De gronden in hoger beroep zijn een herhaling van wat appellant in beroep heeft aangevoerd. Er is geen aanleiding om tot een ander oordeel te komen dan de rechtbank. De overwegingen van de rechtbank worden geheel onderschreven. De verzekeringsarts bezwaar en beroep heeft in zijn rapport van 27 november 2015 het gestelde in de brieven van 16 januari 2015 en van 9 oktober 2015 van Catak inzichtelijk besproken. De verzekeringsarts bezwaar en beroep heeft geconcludeerd dat met de beperkingen in de FML op het gebied van contact met klanten, samenwerken, conflicthantering, handelingstempo, deadlines en afleiding door anderen, voldoende rekening is gehouden met de persoonlijkheidsproblematiek van appellant. Uit de brief van 9 oktober 2015 kan niet worden afgeleid dat appellant aangewezen is op volledig solistische werkzaamheden. Voorts heeft de verzekeringsarts bezwaar en beroep afdoende toegelicht waarom er geen indicatie is om bij appellant een urenbeperking aan te nemen.
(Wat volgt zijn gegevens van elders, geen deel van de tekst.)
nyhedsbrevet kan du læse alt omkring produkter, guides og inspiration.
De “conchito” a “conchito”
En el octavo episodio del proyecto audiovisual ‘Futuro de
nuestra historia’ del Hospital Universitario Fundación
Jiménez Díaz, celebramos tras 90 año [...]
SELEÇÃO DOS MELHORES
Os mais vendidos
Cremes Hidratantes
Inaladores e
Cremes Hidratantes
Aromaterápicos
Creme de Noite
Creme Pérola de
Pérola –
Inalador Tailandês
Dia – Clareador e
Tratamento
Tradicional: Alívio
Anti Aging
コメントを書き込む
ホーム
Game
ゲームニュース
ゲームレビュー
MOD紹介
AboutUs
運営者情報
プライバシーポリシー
Appellant heeft ook in hoger beroep geen medische gegevens overgelegd op grond waarvan moet worden aangenomen dat de beperkingen niet juist zijn vastgesteld.
4.2.
Uitgaande van de juistheid van de FML is er geen aanleiding voor de conclusie dat de geselecteerde functies niet geschikt zijn voor appellant. Volgens vaste rechtspraak van de Raad (zie bijvoorbeeld de uitspraak van 13 juli 2012, ECLI:NL:CRVB:2012:BX1509) kan ook iemand met een beperkte lees- en taalvaardigheid in de Nederlandse taal doorgaans in staat worden geacht eenvoudige productiematige functies te vervullen. Nu er in de geselecteerde functies geen verdergaande vereisten worden gesteld aan schrijven of lezen moet appellant in staat worden geacht deze functies te vervullen. In dit verband is niet zonder betekenis dat appellant sinds 1992 in Nederland heeft gewerkt en bij zijn laatstelijk verrichte werkzaamheden ook als meewerkend voorman heeft gewerkt.
4.3.
Gelet op wat is overwogen onder 4.1 en 4.2 slaagt het hoger beroep niet. De aangevallen uitspraak zal worden bevestigd voor zover aangevochten.
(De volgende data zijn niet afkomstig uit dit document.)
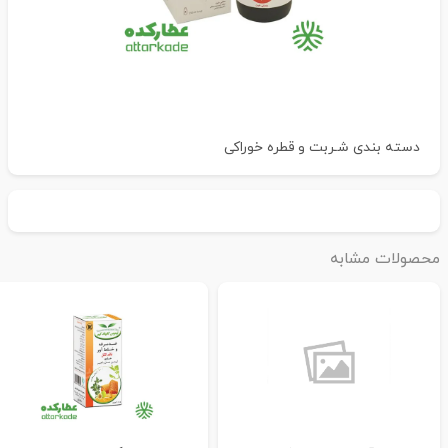
دسته بندی
شـربت و قطره خوراکی
حصولات مشابه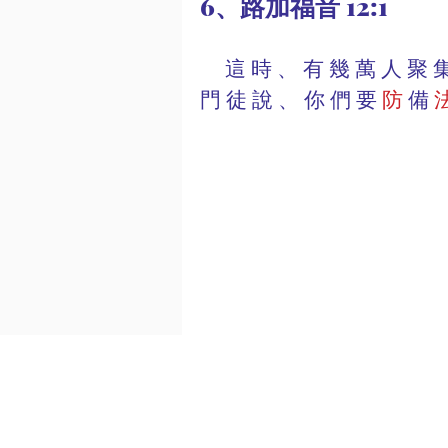
6、路加福音 12:1
     這 時 、 有 幾 萬 人 
門 徒 說 、 你 們 要 
防
 備
 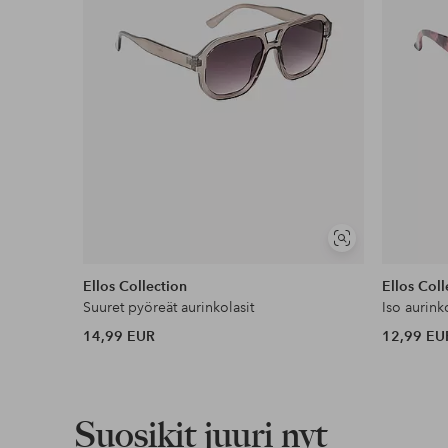
Näytä
samankaltaisia
Ellos Collection
Ellos Coll
Suuret pyöreät aurinkolasit
Iso aurink
14,99 EUR
12,99 EU
Suosikit juuri nyt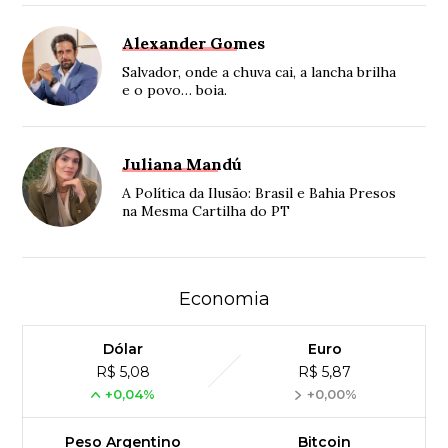
Alexander Gomes
Salvador, onde a chuva cai, a lancha brilha
e o povo… boia.
Juliana Mandú
A Política da Ilusão: Brasil e Bahia Presos
na Mesma Cartilha do PT
Economia
Dólar
Euro
R$ 5,08
R$ 5,87
+0,04%
+0,00%
Peso Argentino
Bitcoin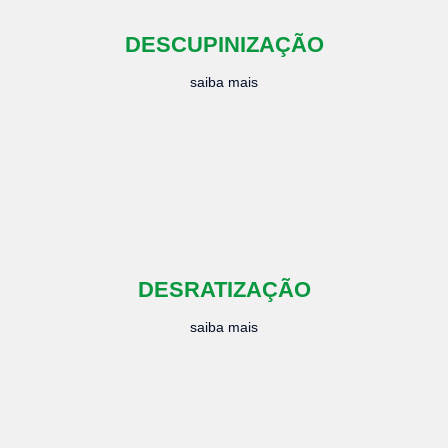
DESCUPINIZAÇÃO
saiba mais
DESRATIZAÇÃO
saiba mais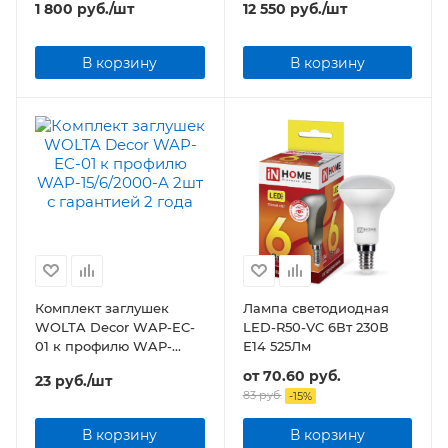
1 800
руб.
/шт
12 550
руб.
/шт
В корзину
В корзину
Комплект заглушек
Лампа светодиодная
WOLTA Decor WAP-EC-
LED-R50-VC 6Вт 230В
01 к профилю WAP-
Е14 525Лм
15/6/2000-A 2шт
от
70.60 руб.
23
руб.
/шт
83 руб.
-
15
%
В корзину
В корзину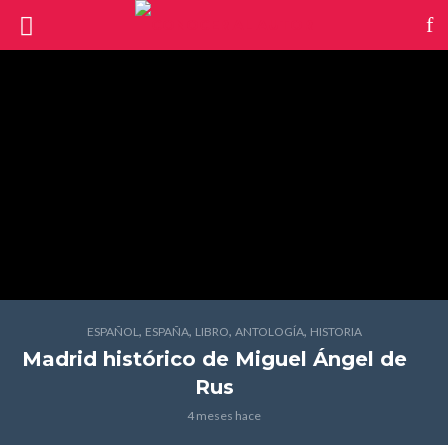
,
,
,
,
ESPAÑOL
ESPAÑA
LIBRO
ANTOLOGÍA
HISTORIA
Madrid histórico
de Miguel Ángel de
Rus
4 meses hace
5. Voor een veroordeling in de proceskosten is geen aanleiding.

BESLISSING

De Centrale Raad van Beroep bevestigt de aangevallen uitspraak.
Deze uitspraak is gedaan door E. Dijt, in tegenwoordigheid van O.V. Vries als griffier. De beslissing is uitgesproken in het openbaar op 23 januari 2019.